On his return to France in 1985, he led Concept with bassist Philippe Gareil and recorded an album that was released by 52e Rue Est. He performed in Nîmes International Jazz Festival, opening act for Ray Charles. In 1988 RDC released Lady Stroyed. He founded the Lady Stroyed Band, a group of ten musicians which performed in Europe until the end of the 1990s.

He set up a twenty-four track mobile recording studio in a truck and recorded musicians such as Carla Bley, Steve Swallow, Richie Cole, Michel Petrucciani Trio, Herbie Hancock, Chick Corea Elektric Band, Chris McGregor, live at the Château d'O Jazz Festival in Montpellier and Raoul Petite at Musikenstock in Nîmes.

In 1993, Gaillot was sound director of the Festival de St Louis du Sénégal. He then worked with Lucky Peterson and Randy Weston. He met the Koriste Soriba Kouyaté, who he managed for several years.

In 1994, he created Recall Studio, where he has recorded with Alain Bashung, Noir Désir, Césaria Evora, Stomy Bugsy, Corneille, Julien Doré, Gipsy Kings, Massilia Sound System, Pino Palladino, Jon Carin, Mike Stern, John McLaughlin, Shakti, Jacky Terrasson, and Biréli Lagrène. In 1995 RDC released Between You and Me, which he recorded with oudist Nabil Ibn Khalidi and saxophonists Bobby Rangell and Jorge Pardo.
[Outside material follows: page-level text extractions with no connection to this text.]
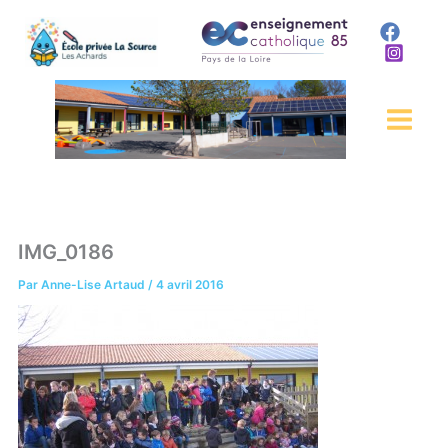
Aller
au
contenu
IMG_0186
Par
Anne-Lise Artaud
/
4 avril 2016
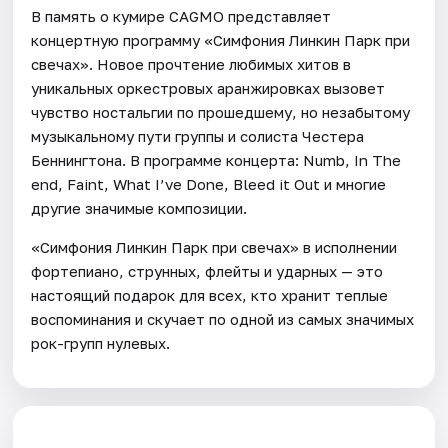
В память о кумире CAGMO представляет
концертную программу «Симфония Линкин Парк при
свечах». Новое прочтение любимых хитов в
уникальных оркестровых аранжировках вызовет
чувство ностальгии по прошедшему, но незабытому
музыкальному пути группы и солиста Честера
Беннингтона. В программе концерта: Numb, In The
end, Faint, What I’ve Done, Bleed it Out и многие
другие значимые композиции.
«Симфония Линкин Парк при свечах» в исполнении
фортепиано, струнных, флейты и ударных — это
настоящий подарок для всех, кто хранит теплые
воспоминания и скучает по одной из самых значимых
рок-групп нулевых.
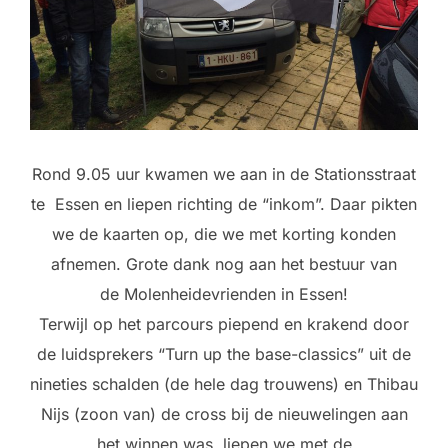
Rond 9.05 uur kwamen we aan in de Stationsstraat
te Essen en liepen richting de “inkom”. Daar pikten
we de kaarten op, die we met korting konden
afnemen. Grote dank nog aan het bestuur van
de Molenheidevrienden in Essen!
Terwijl op het parcours piepend en krakend door
de luidsprekers “Turn up the base-classics” uit de
nineties schalden (de hele dag trouwens) en Thibau
Nijs (zoon van) de cross bij de nieuwelingen aan
het winnen was, liepen we met de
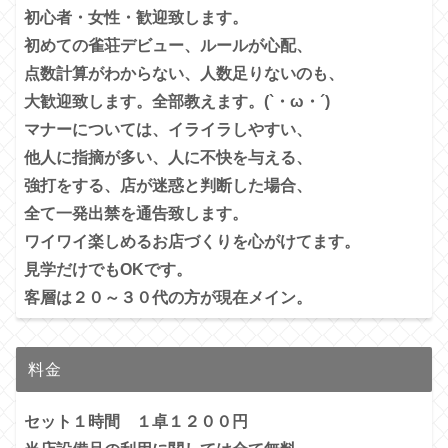
初心者・女性・歓迎致します。
初めての雀荘デビュー、ルールが心配、
点数計算がわからない、人数足りないのも、
大歓迎致します。全部教えます。(`・ω・´)
マナーについては、イライラしやすい、
他人に指摘が多い、
人に不快を与える、
強打をする、店が迷惑と判断した場合、
全て一発出禁を通告致します。
ワイワイ楽しめるお店づくりを心がけてます。
見学だけでもOKです。
客層は２０～３０代の方が現在メイン。
料金
セット１時間 １卓１２００円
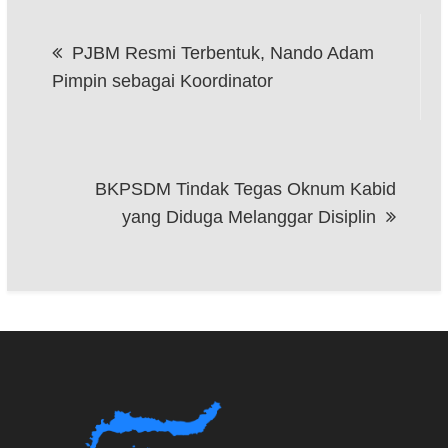
Navigasi
PJBM Resmi Terbentuk, Nando Adam
pos
Pimpin sebagai Koordinator
BKPSDM Tindak Tegas Oknum Kabid
yang Diduga Melanggar Disiplin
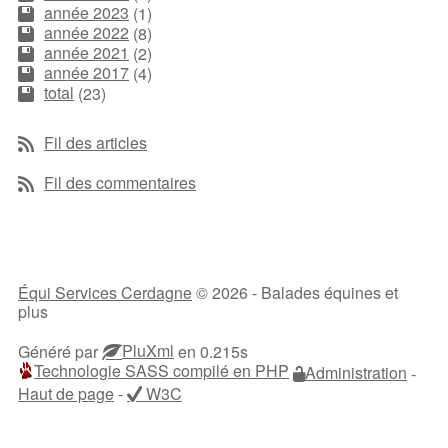
année 2023
(1)
année 2022
(8)
année 2021
(2)
année 2017
(4)
total
(23)
Fil des articles
Fil des commentaires
Équi Services Cerdagne
© 2026 - Balades équines et
plus
PluXml
Généré par
en 0.215s
Technologie SASS compilé en PHP
Administration
-
Haut de page
-
W3C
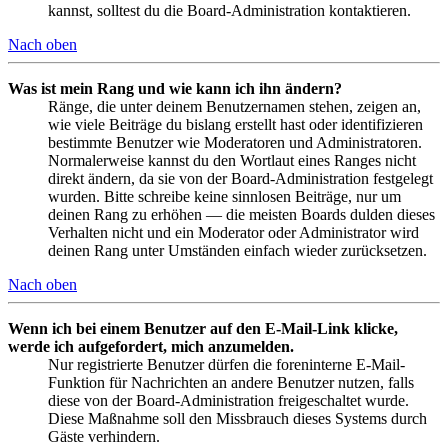
kannst, solltest du die Board-Administration kontaktieren.
Nach oben
Was ist mein Rang und wie kann ich ihn ändern?
Ränge, die unter deinem Benutzernamen stehen, zeigen an,
wie viele Beiträge du bislang erstellt hast oder identifizieren
bestimmte Benutzer wie Moderatoren und Administratoren.
Normalerweise kannst du den Wortlaut eines Ranges nicht
direkt ändern, da sie von der Board-Administration festgelegt
wurden. Bitte schreibe keine sinnlosen Beiträge, nur um
deinen Rang zu erhöhen — die meisten Boards dulden dieses
Verhalten nicht und ein Moderator oder Administrator wird
deinen Rang unter Umständen einfach wieder zurücksetzen.
Nach oben
Wenn ich bei einem Benutzer auf den E-Mail-Link klicke,
werde ich aufgefordert, mich anzumelden.
Nur registrierte Benutzer dürfen die foreninterne E-Mail-
Funktion für Nachrichten an andere Benutzer nutzen, falls
diese von der Board-Administration freigeschaltet wurde.
Diese Maßnahme soll den Missbrauch dieses Systems durch
Gäste verhindern.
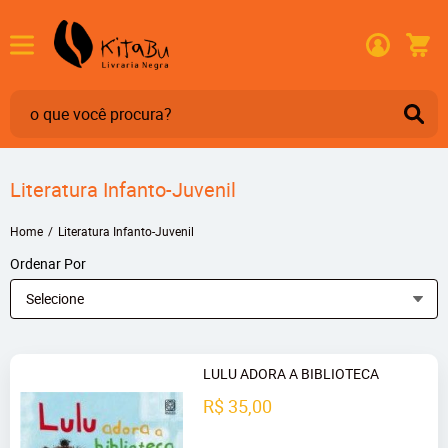
Literatura Infanto-Juvenil
Home
Literatura Infanto-Juvenil
Ordenar Por
Selecione
LULU ADORA A BIBLIOTECA
R$ 35,00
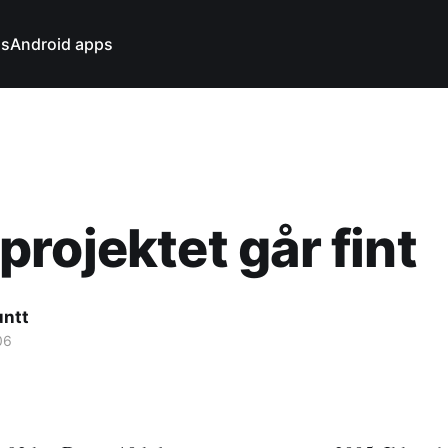
ns
Android apps
rojektet går fint
untt
06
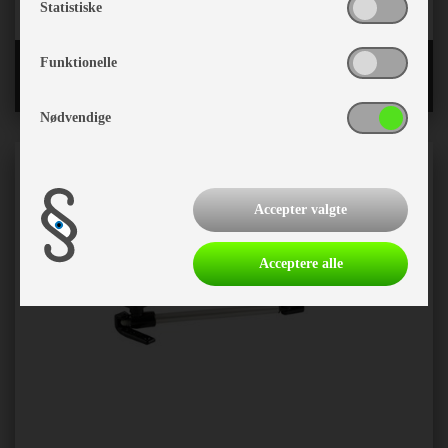
Statistiske
Teltskinner og pyntelister
Funktionelle
Nødvendige
Accepter valgte
Acceptere alle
In 2004, he will leave France to produce and record in Santiago de Cuba the album of singer Nora Mirsy LaVida.

In 2018, Ilona Records released Be Cool. Gaillot released it at the Nîmes Métropole Jazz Festival 2018. The idea for the album began at a concert in Marseille when Mike Stern suggested to Gaillot, one of his former students, to record some of its titles.

In 2021, Gaillot released the album Cassistanbul on his own label, That Sound Records. In these last two albums, he worked with Mike Stern, Jacky Terrasson, Stéphane Belmondo, Irving Acao, Linley Marthe, Dominique Di Piazza, Olivier Ker Ourio, and Pierre de Bethmann.

The article by journalist Guillaume Bregeras "The Planet of Sounds" which best sums up Philippe Gaillot's dual career as sound engineer and musician: "Among these characters who make music but who remain in the shadows, Philippe Gaillot is a be apart. Cannot stick a label ". Also this article by Stéphane Cerri, published in the French daily "Le Midi Libre" sums up well the musical approach of Philippe Gaillot - "a cool jazz and open to the world"

== Discography ==
=== As leader ===
- Lady Stroyed (RDC, 1988)
- Between You and Me (RDC, 1996)
- Be Cool (Ilona, 2018)
- CassIstanmbul (That Sound, 2022)

=== As sideman ===
- 1999 Kouyaté, Kanakassi (ACT)
- 2001 Soriba Kouyaté, Bamana (ACT)
- 2003 Soriba Kouyaté, Live In Montreux (ACT)
- 2004 Nora Mirsy, La Vida
- 2021 Jacky Terrasson, 53 (Blue Note) - one track "Palindrome"
- 2024 Thierry Maillard, Maman (Ilona)

With Concept
- Avis De Passage (Metro, 1981)
- Concept (523 Rue Est, 1986)

== Awards ==

- Nominated for VICTOIRES DE LA PROFESSION JAZZ 2018 as sound engineer of the year.